In [1]:
import os
import sys
spark_path = os.environ['SPARK_HOME']
sys.path.append(spark_path + "/bin")
sys.path.append(spark_path + "/python")
sys.path.append(spark_path + "/python/pyspark/")
sys.path.append(spark_path + "/python/lib")
sys.path.append(spark_path + "/python/lib/pyspark.zip")
sys.path.append(spark_path + "/python/lib/py4j-0.10.9-src.zip")

import findspark
findspark.init()
import pyspark

In [2]:
number_cores = 2
memory_gb = 4
conf = (pyspark.SparkConf().setMaster('local[{}]'.format(number_cores)).set('spark.driver.memory', '{}g'.format(memory_gb)))
sc = pyspark.SparkContext(conf=conf)

In [36]:
logs = sc.textFile("Downloads/auth_log/")
# logs.take(50)

### How many failed attempts to access the server as root are there?

#### Total failed passwords for root:

In [37]:
failedroot = logs.filter(lambda line: "Failed password for root" in line)
norepeat = failedroot.filter(lambda line: "message repeated" not in line)
messagerepeated = failedroot.filter(lambda line: "message repeated" in line)
#get values of x for every "message repeated x times" and sum them
repeatcount = messagerepeated.map(lambda line: int(line.split(":")[3].split(" ")[3])).sum()
#total regular "failed password" messages + sum(x) for all "message repeated x times" messages
total = norepeat.count()+repeatcount
print("Total failed password attempts for root: "+str(total))

Total failed password attempts for root: 41045


#### Total failed authentications for root:

In [38]:
failedauth = logs.filter(lambda line: ("authentication failure" in line) and ("user=root" in line))
print("total authentication failures for root: "+str(failedauth.count()))

total authentication failures for root: 26376


As I understand this each authentication failure is an overall login attempt that can be comprised of 1-3 password attempts (in the case of this log) made in the same connection instance.  Each authentication failure appears to share an sshd number and IP address with its associated set of password attempts.  My take is that both password and authentication failures could be used as proxies for access attempts.       

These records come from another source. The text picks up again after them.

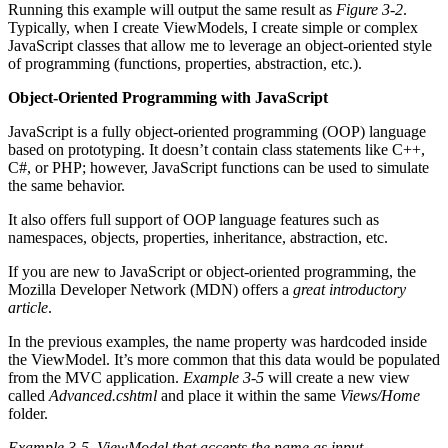
Running this example will output the same result as
Figure 3-2
.
Typically, when I create ViewModels, I create simple or complex
JavaScript classes that allow me to leverage an object-oriented style
of programming (functions, properties, abstraction, etc.).
Object-Oriented Programming with JavaScript
JavaScript is a fully object-oriented programming (OOP) language
based on prototyping. It doesn’t contain class statements like C++,
C#, or PHP; however, JavaScript functions can be used to simulate
the same behavior.
It also offers full support of OOP language features such as
namespaces, objects, properties, inheritance, abstraction, etc.
If you are new to JavaScript or object-oriented programming, the
Mozilla Developer Network (MDN) offers a
great introductory
article
.
In the previous examples, the name property was hardcoded inside
the ViewModel. It’s more common that this data would be populated
from the MVC application.
Example 3-5
will create a new view
called
Advanced.cshtml
and place it within the same
Views/Home
folder.
Example 3-5.
ViewModel that accepts the name as input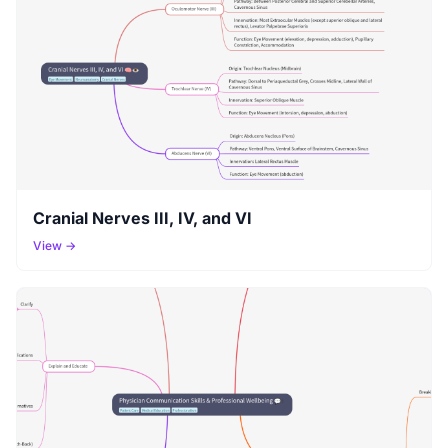
Cranial Nerves III, IV, and VI
View →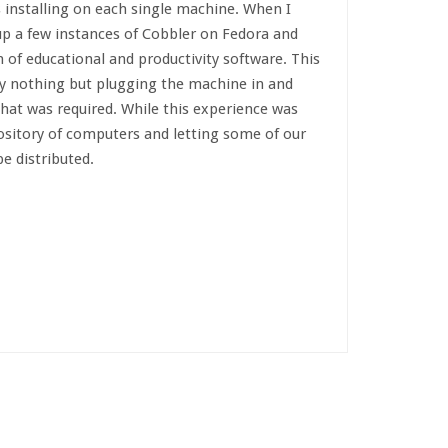
s installing on each single machine. When I
up a few instances of Cobbler on Fedora and
 of educational and productivity software. This
ly nothing but plugging the machine in and
that was required. While this experience was
pository of computers and letting some of our
e distributed.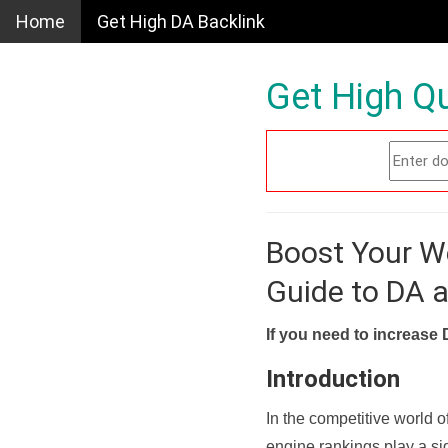
Home
Get High DA Backlink
Get High Qu
Boost Your W
Guide to DA 
If you need to increase 
Introduction
In the competitive world o
engine rankings play a sig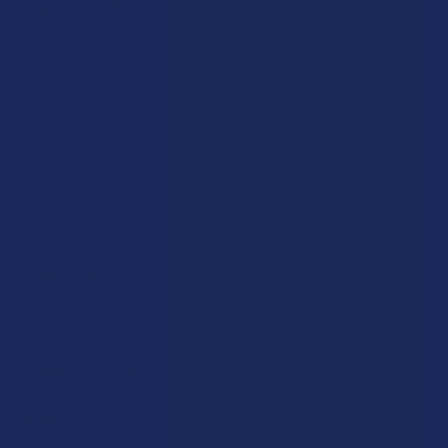
$29.99
$7.50
or 4 payments of
with
ⓘ
Enter your email address to be notified when this item is back
in stock.
STRENGTH:
CURRENT STOCK:
0
QUANTITY: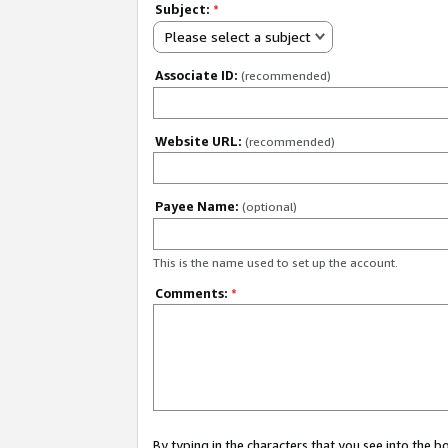
Subject:
*
Please select a subject
Associate ID:
(recommended)
Website URL:
(recommended)
Payee Name:
(optional)
This is the name used to set up the account.
Comments:
*
By typing in the characters that you see into the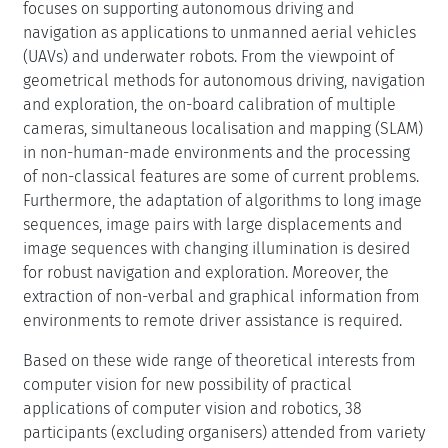
focuses on supporting autonomous driving and
navigation as applications to unmanned aerial vehicles
(UAVs) and underwater robots. From the viewpoint of
geometrical methods for autonomous driving, navigation
and exploration, the on-board calibration of multiple
cameras, simultaneous localisation and mapping (SLAM)
in non-human-made environments and the processing
of non-classical features are some of current problems.
Furthermore, the adaptation of algorithms to long image
sequences, image pairs with large displacements and
image sequences with changing illumination is desired
for robust navigation and exploration. Moreover, the
extraction of non-verbal and graphical information from
environments to remote driver assistance is required.
Based on these wide range of theoretical interests from
computer vision for new possibility of practical
applications of computer vision and robotics, 38
participants (excluding organisers) attended from variety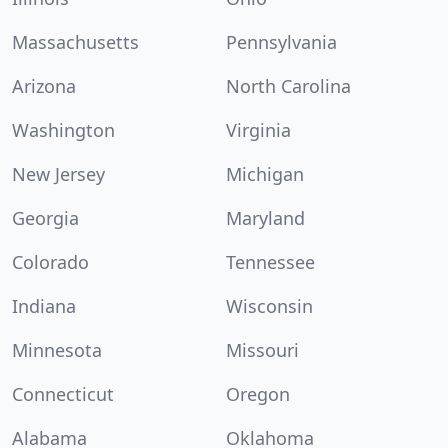
Massachusetts
Pennsylvania
Arizona
North Carolina
Washington
Virginia
New Jersey
Michigan
Georgia
Maryland
Colorado
Tennessee
Indiana
Wisconsin
Minnesota
Missouri
Connecticut
Oregon
Alabama
Oklahoma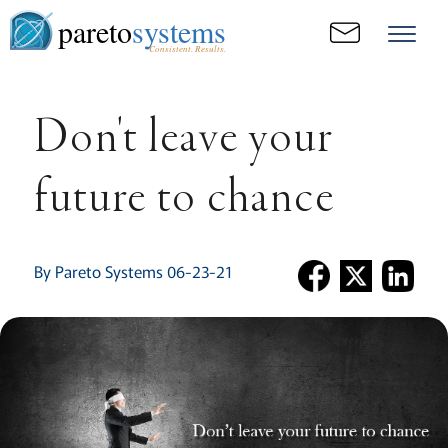
pareto
systems
Consistent. Results.
Don't leave your
future to chance
By Pareto Systems 06-23-21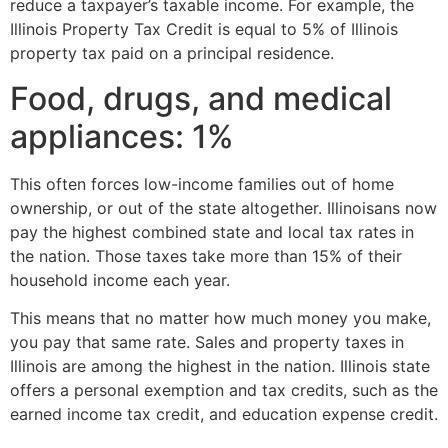
reduce a taxpayer’s taxable income. For example, the
Illinois Property Tax Credit is equal to 5% of Illinois
property tax paid on a principal residence.
Food, drugs, and medical
appliances: 1%
This often forces low-income families out of home
ownership, or out of the state altogether. Illinoisans now
pay the highest combined state and local tax rates in
the nation. Those taxes take more than 15% of their
household income each year.
This means that no matter how much money you make,
you pay that same rate. Sales and property taxes in
Illinois are among the highest in the nation. Illinois state
offers a personal exemption and tax credits, such as the
earned income tax credit, and education expense credit.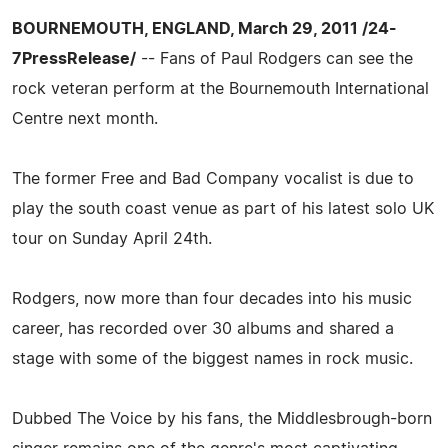
BOURNEMOUTH, ENGLAND, March 29, 2011 /24-
7PressRelease/
-- Fans of Paul Rodgers can see the
rock veteran perform at the Bournemouth International
Centre next month.
The former Free and Bad Company vocalist is due to
play the south coast venue as part of his latest solo UK
tour on Sunday April 24th.
Rodgers, now more than four decades into his music
career, has recorded over 30 albums and shared a
stage with some of the biggest names in rock music.
Dubbed The Voice by his fans, the Middlesbrough-born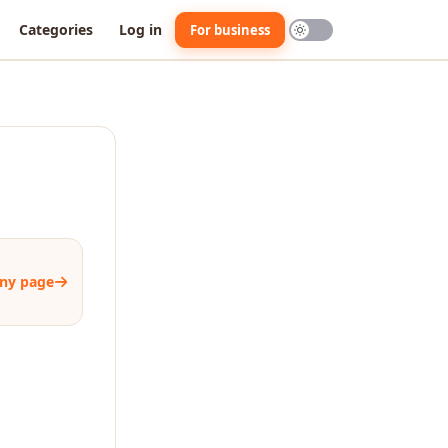
Categories
Log in
For business
ny page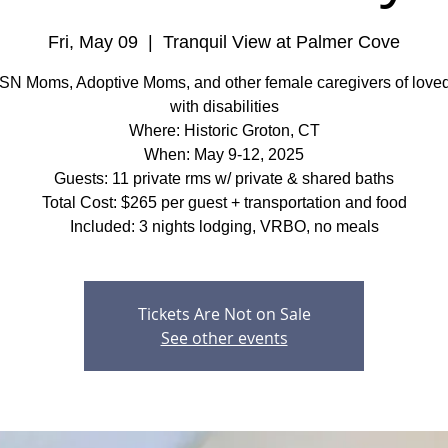
Fri, May 09
  |  
Tranquil View at Palmer Cove
SN Moms, Adoptive Moms, and other female caregivers of love
with disabilities
Where: Historic Groton, CT
When: May 9-12, 2025
Guests: 11 private rms w/ private & shared baths
Total Cost: $265 per guest + transportation and food
Included: 3 nights lodging, VRBO, no meals
Tickets Are Not on Sale
See other events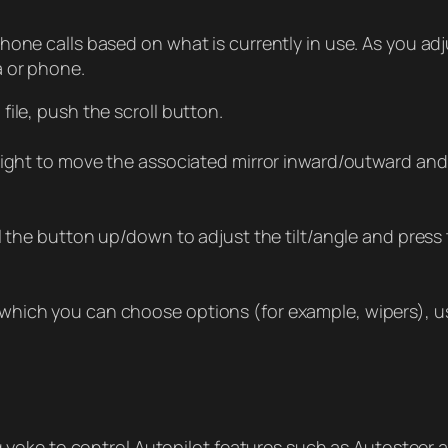
hone calls based on what is currently in use. As you a
a or phone.
ile, push the scroll button.
/right to move the associated mirror inward/outward and
l the button up/down to adjust the tilt/angle and press t
hich you can choose options (for example, wipers), us
ng yoke to control Autopilot features such as Autosteer 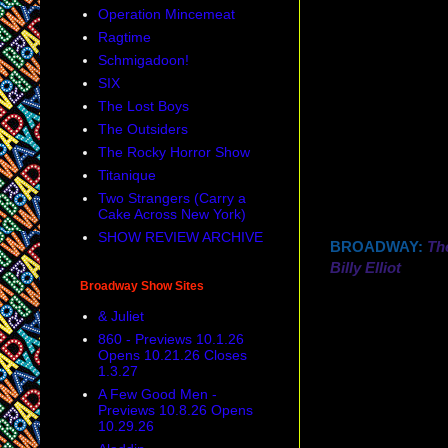
Operation Mincemeat
Ragtime
Schmigadoon!
SIX
The Lost Boys
The Outsiders
The Rocky Horror Show
Titanique
Two Strangers (Carry a
Cake Across New York)
SHOW REVIEW ARCHIVE
BROADWAY:
Th
Billy Elliot
Broadway Show Sites
& Juliet
860 - Previews 10.1.26
Opens 10.21.26 Closes
1.3.27
A Few Good Men -
Previews 10.8.26 Opens
10.29.26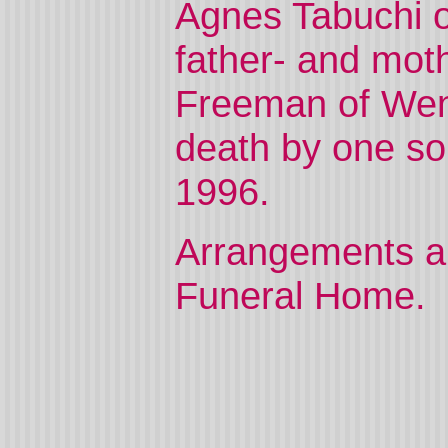
Agnes Tabuchi o
father- and mot
Freeman of Wen
death by one son
1996.
Arrangements ar
Funeral Home.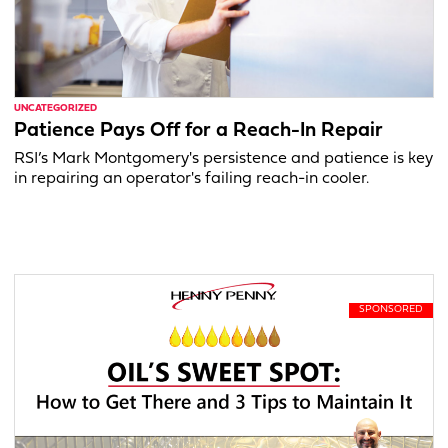
UNCATEGORIZED
Patience Pays Off for a Reach-In Repair
RSI’s Mark Montgomery's persistence and patience is key
in repairing an operator's failing reach-in cooler.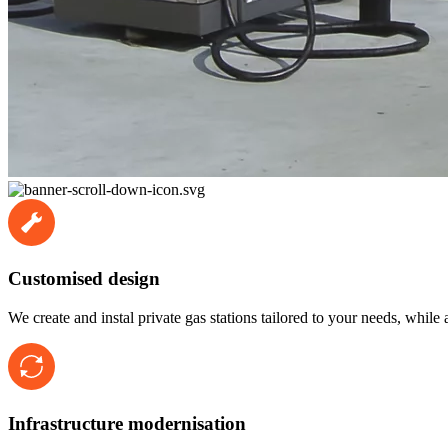
Customised design
We create and instal private gas stations tailored to your needs, while
Infrastructure modernisation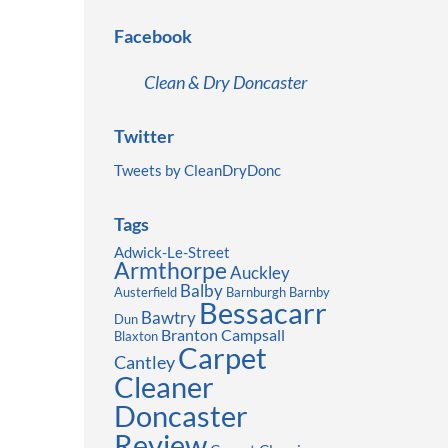
Facebook
Clean & Dry Doncaster
Twitter
Tweets by CleanDryDonc
Tags
Adwick-Le-Street
Armthorpe
Auckley
Balby
Austerfield
Barnburgh
Barnby
Bessacarr
Bawtry
Dun
Branton
Campsall
Blaxton
Carpet
Cantley
Cleaner
Doncaster
Review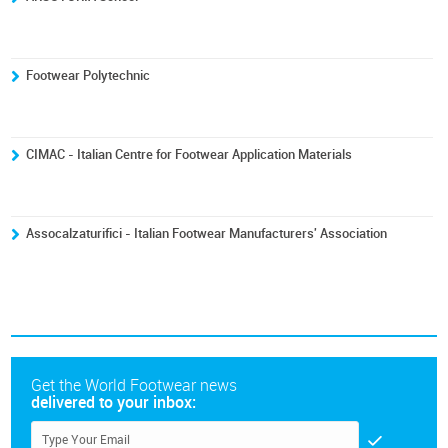
Footwear Polytechnic
CIMAC - Italian Centre for Footwear Application Materials
Assocalzaturifici - Italian Footwear Manufacturers' Association
Get the World Footwear news
delivered to your inbox: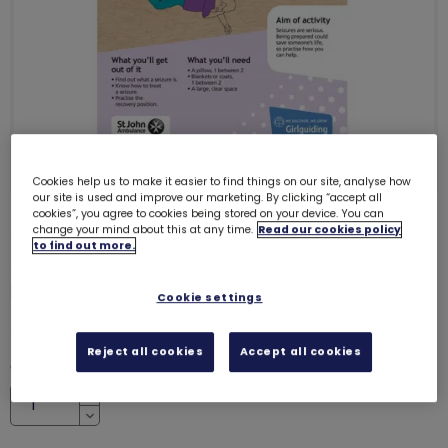
Cookies help us to make it easier to find things on our site, analyse how
our site is used and improve our marketing. By clicking “accept all
cookies”, you agree to cookies being stored on your device. You can
change your mind about this at any time.
Read our cookies policy
ONLY 22 LEFT
to find out more.
Skills builder resource - Be Well -
First aid - Stage 5
6130
Cookie settings
£0.00
Reject all cookies
Accept all cookies
Quantity
Increase
Decrease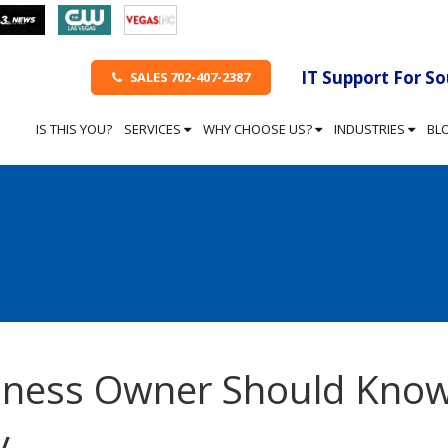
IT Support For S
SALES 702-407-2387
IS THIS YOU?
SERVICES
WHY CHOOSE US?
INDUSTRIES
BL
siness Owner Should Kno
y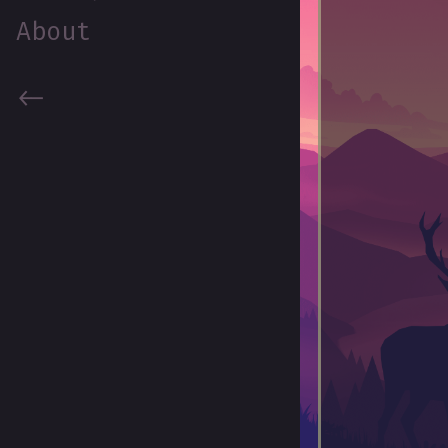
About
<-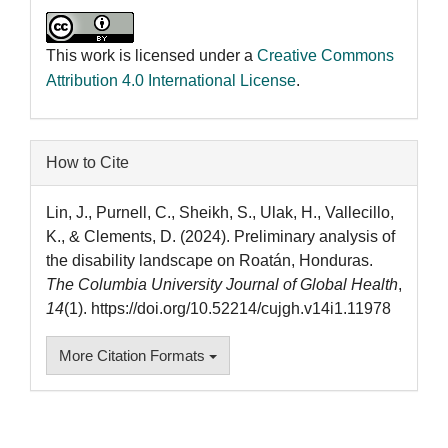
This work is licensed under a
Creative Commons
Attribution 4.0 International License
.
How to Cite
Lin, J., Purnell, C., Sheikh, S., Ulak, H., Vallecillo,
K., & Clements, D. (2024). Preliminary analysis of
the disability landscape on Roatán, Honduras.
The Columbia University Journal of Global Health
,
14
(1). https://doi.org/10.52214/cujgh.v14i1.11978
More Citation Formats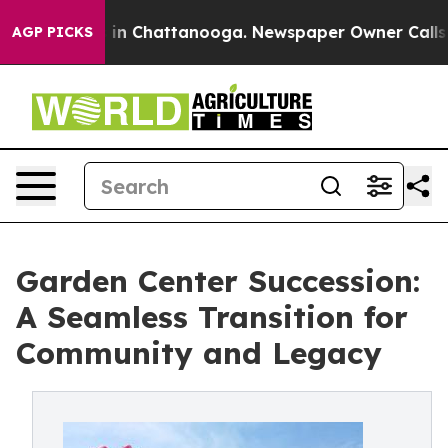
se
Chaos in Chattanooga. Newspaper Owner Calls the 
AGP PICKS
Garden Center Succession:
A Seamless Transition for
Community and Legacy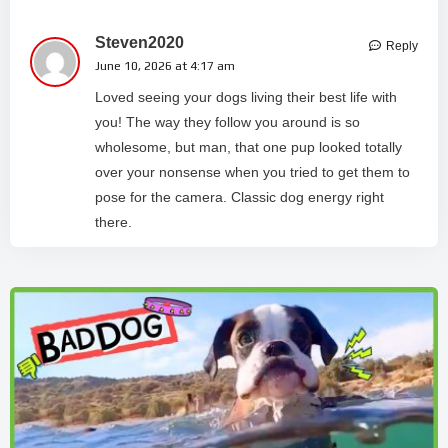
Steven2020
Reply
June 10, 2026 at 4:17 am
Loved seeing your dogs living their best life with
you! The way they follow you around is so
wholesome, but man, that one pup looked totally
over your nonsense when you tried to get them to
pose for the camera. Classic dog energy right
there.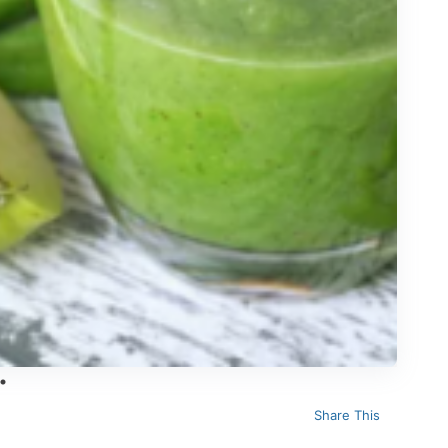
Share This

#### List of countries from which these attempts were carried out:

In [30]:
import geoip2.database
def IPtoCountry(IP):
    try:
        with geoip2.database.Reader('Downloads/GeoLite2-Country_20201222/GeoLite2-Country.mmdb') as reader:
            response = reader.country(IP).country.name
        return response
    except:
        return "Invalid IP"
    

In [32]:
#IP addresses from authentication failures
failedrootIP = failedauth.map(lambda line: line.split("=")[6].split(" ")[0])
#map country names to IP addresses
failedrootcountry = failedrootIP.map(lambda line: (IPtoCountry(line), line))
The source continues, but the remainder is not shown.